What exactly is the treatment for shock?

Occasionally, I will read or hear in a news story that someone was taken for the hospital and “treated for shock.” For example, if a dragon turned up downtown and bit someone’s head clean off, the newspaper would say: “The victim was dead at the scene and several witnesses were treated for shock.”

What is involved in this treatment typically? For the sake of argument, let’s say I was a witness to the death by dragon. What would they do to me?

Shock is decreased tissue perfusion along with impaired cellular metabolism. It’s generally associated with circulatory collapse, with falling blood pressure, and lack of oxygenation of all tissues. Treatment is directed at restoring blood pressure and tissue perfusion. So the treatment should be aimed at the cause of the shock.

If one is going into shock because of extreme blood loss (hypovolemic shock), replacing blood and fluids is paramount.

If one is shocky due to an overwhelming infection causing the vascular system to dilate and leak vital fluids into the body (septic shock), one must fight the infection and use drugs to constrict the blood vessels, and replace lost fluids that way.

Cardiogenic shock is due to the heart failing to pump blood adequately enough to perfuse the tissue. This may be due to massive heart attack, sudden rupture of heart valves or heart wall, or a buildup of fluid around the heart. Treatment is directed at the underlying cause here too.

A wide variety of other causes of shock exist, with their particular treatments. Neurogenic, anaphylactic, etc.

Best treatment in the field: Stop any obvious bleeding, keep 'em warm, ensure an open airway, elevate their limbs higher than their heart, and get a rescue squad there to give oxygen and fluids as appropriate, and transport them to the nearest ER.

Oh, and take that crayon out of their mouth, too.

Typed “treatment for shock” into Google,

this is the first hit
and
this is the second hit

And, what Qadgop said.

So, it sounds very much to me, (and this fits with what I already understand,) that the ‘shock’ medical people will treat you for is a complication of serious wounds you get yourself, not being horribly startled at something that you’ve seen happening to somebody else.

In the context of the OP’s newpaper story, then, if the witnesses were treated for shock, then they probably weren’t just witnesses to the entire attack - they might have been witnesses to the head-biting part, who also got mauled a little bit by the dragon as he left?
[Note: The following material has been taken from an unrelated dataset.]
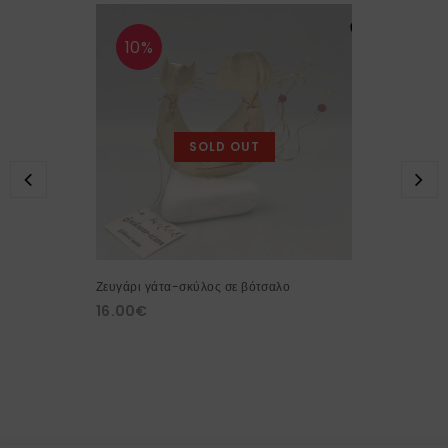
10%
SOLD OUT
Ζευγάρι γάτα-σκύλος σε βότσαλο
16.00
€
I suspect the dragon-observers in the OP’s news item were stressed out or hyperventilated or swooned, and were evaluated and told to breath into a paper bag or similar. I’d attribute their being ‘treated for shock’ as 4th estate hyperbole at best.

Hyperventilation and vaso-vagal syncope rarely if ever develop into actual medical shock by themselves.

In the general pathology part of my textbook, heavily borrowed from the human pathology textbook, it mentions underneath neurogenic shock (one of the types of shock) that it can be caused by fear. Now, nowhere does it explain what this “fear” is, and no further explanation is given. I assume it has more importance in the human side than in the animal side.

Qadgop, do you know about this?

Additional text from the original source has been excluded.